The task: Say how many lines in the records contain "сайта". The reply must consist of the number alone.

[Provided entries Boundary: Start]

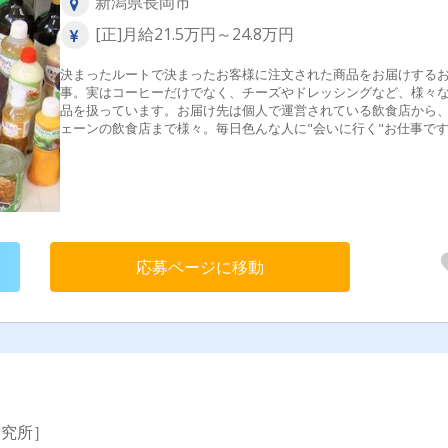
新潟県長岡市
[正]月給21.5万円～24.8万円
決まったルートで決まったお客様に注文された商品をお届けする
事。実はコーヒーだけでなく、チーズやドレッシングなど、様々
品を扱っています。お届け先は個人で運営されている飲食店から
ェーンの飲食店まで様々。毎日色んな人に"会いに行く"お仕事で
今いるスタッフも半分以上が未経験スタート!最初は先輩に同乗し
ートや仕事の流れを覚えられます。仕事のコツや不安なことなど
でも聞いてください！研修もあなたの不安がなくなるまで付き添
す。
応募ページに移動
研究所］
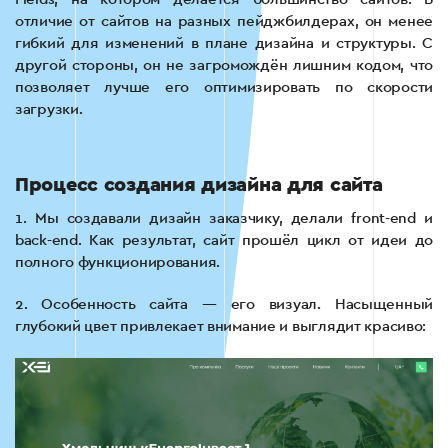
отличие от сайтов на разных пейджбилдерах, он менее
гибкий для изменений в плане дизайна и структуры. С
другой стороны, он не загромождён лишним кодом, что
позволяет лучше его оптимизировать по скорости
загрузки.
Процесс
создания дизайна для сайта
1. Мы создавали дизайн заказчику, делали front-end и
back-end. Как результат, сайт прошёл цикл от идеи до
полного функционирования.
2. Особенность сайта — его визуал. Насыщенный
глубокий цвет привлекает внимание и выглядит красиво:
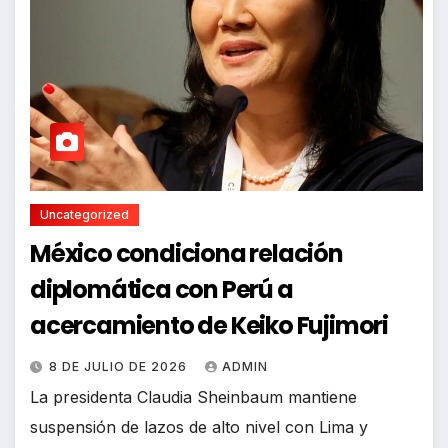
Uncategorized
México condiciona relación
diplomática con Perú a
acercamiento de Keiko Fujimori
8 DE JULIO DE 2026
ADMIN
La presidenta Claudia Sheinbaum mantiene
suspensión de lazos de alto nivel con Lima y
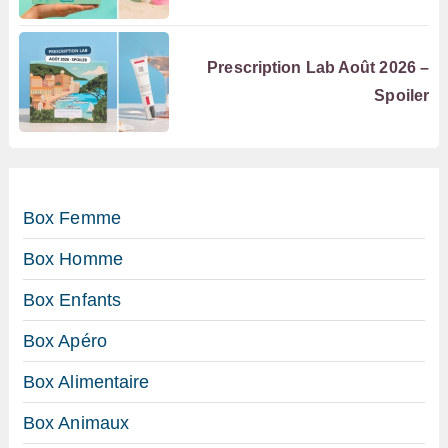
Prescription Lab Août 2026 –
Spoiler
Box Femme
Box Homme
Box Enfants
Box Apéro
Box Alimentaire
Box Animaux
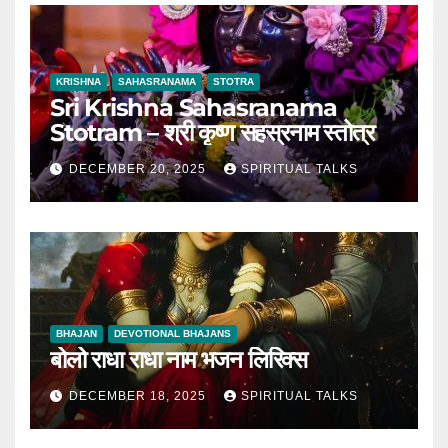
KRISHNA
SAHASRANAMA
STOTRA
Sri Krishna Sahasranama
Stotram – श्री कृष्ण सहस्रनाम स्तोत्र
DECEMBER 20, 2025
SPIRITUAL TALKS
BHAJAN
DEVOTIONAL BHAJANS
बोलो राधा राधा नाम भजन लिरिक्स
DECEMBER 18, 2025
SPIRITUAL TALKS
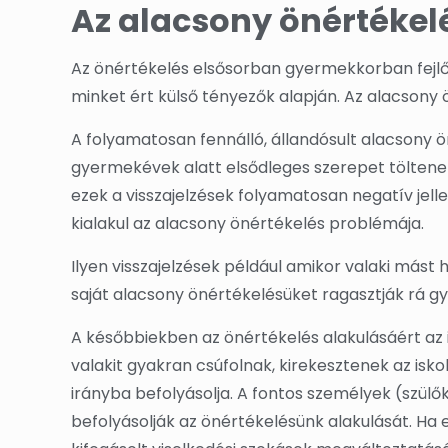
Az alacsony önértékel
Az önértékelés elsősorban gyermekkorban fejlődi
minket ért külső tényezők alapján. Az alacsony ön
A folyamatosan fennálló, állandósult alacsony 
gyermekévek alatt elsődleges szerepet töltenek
ezek a visszajelzések folyamatosan negatív jell
kialakul az alacsony önértékelés problémája.
Ilyen visszajelzések például amikor valaki más
saját alacsony önértékelésüket ragasztják rá 
A későbbiekben az önértékelés alakulásáért az 
valakit gyakran csúfolnak, kirekesztenek az isk
irányba befolyásolja. A fontos személyek (szülők,
befolyásolják az önértékelésünk alakulását. Ha 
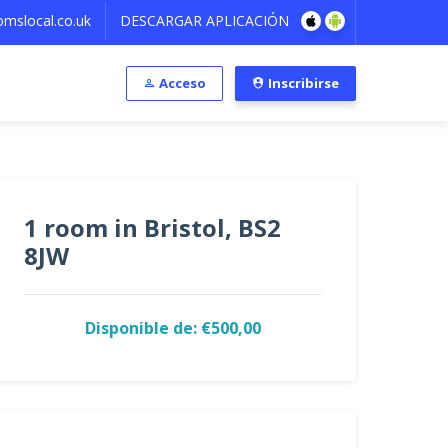
mslocal.co.uk
DESCARGAR APLICACIÓN
Acceso
Inscribirse
1 room in Bristol, BS2
8JW
Disponible de: €500,00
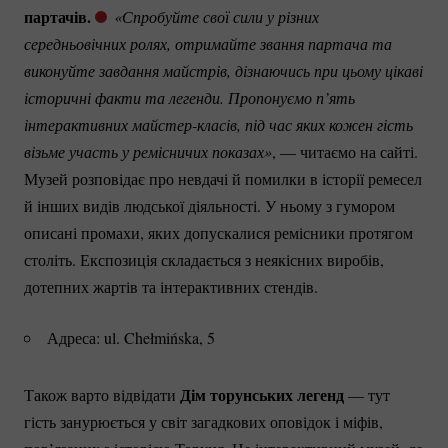
партачів.
«Спробуйте свої сили у різних 
середньовічних ролях, отримайте звання партача та 
виконуйте завдання майстрів, дізнаючись при цьому цікаві 
історичні факти та легенди. Пропонуємо п’ять 
інтерактивних 
майстер-класів
, під час яких кожен гість 
візьме участь у ремісничих показах»
, — читаємо на сайті.
Музей розповідає про невдачі й помилки в історії ремесел
й інших видів людської діяльності. У ньому з гумором
описані промахи, яких допускалися ремісники протягом
століть. Експозиція складається з неякісних виробів,
дотепних жартів та інтерактивних стендів.
Адреса: ul. Chełmińska, 5
Дім торунських легенд
Також варто відвідати
— тут
гість занурюється у світ загадкових оповідок і міфів,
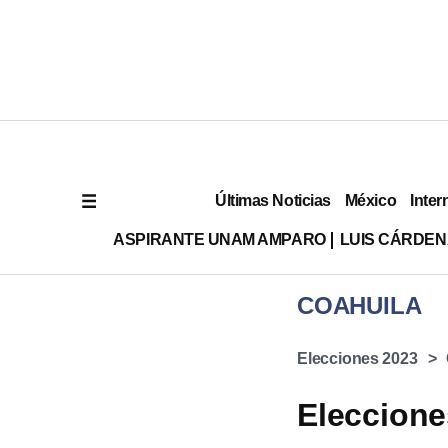
Últimas Noticias
México
Inter
ASPIRANTE UNAM AMPARO
LUIS CÁRDEN
COAHUILA
Elecciones 2023
Eleccione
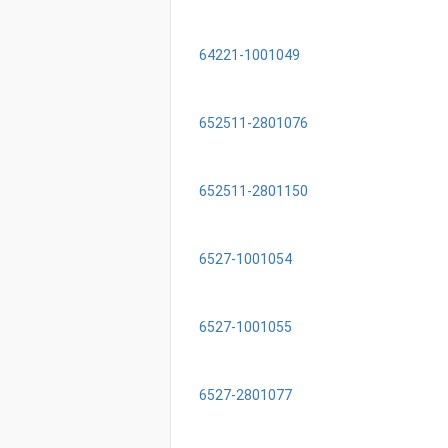
64221-1001049
652511-2801076
652511-2801150
6527-1001054
6527-1001055
6527-2801077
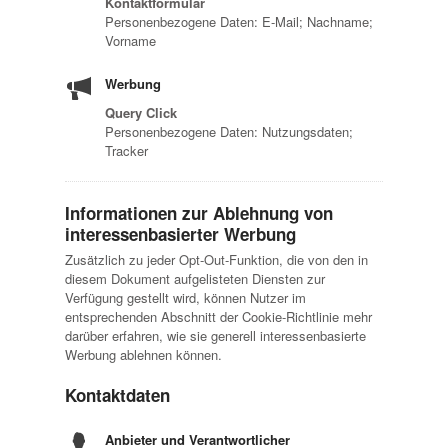
Kontaktformular
Personenbezogene Daten: E-Mail; Nachname;
Vorname
Werbung
Query Click
Personenbezogene Daten: Nutzungsdaten;
Tracker
Informationen zur Ablehnung von
interessenbasierter Werbung
Zusätzlich zu jeder Opt-Out-Funktion, die von den in
diesem Dokument aufgelisteten Diensten zur
Verfügung gestellt wird, können Nutzer im
entsprechenden Abschnitt der Cookie-Richtlinie mehr
darüber erfahren, wie sie generell interessenbasierte
Werbung ablehnen können.
Kontaktdaten
Anbieter und Verantwortlicher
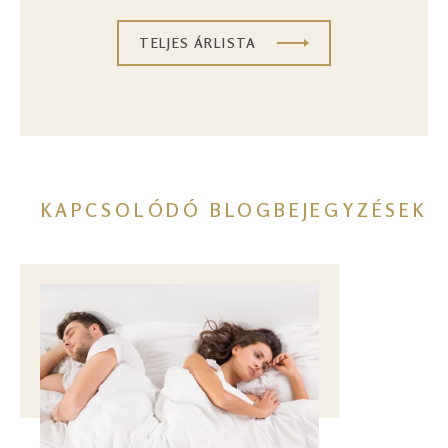
TELJES ÁRLISTA
KAPCSOLÓDÓ BLOGBEJEGYZÉSEK
Image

[Provided entries Boundary: End]

Response below: 2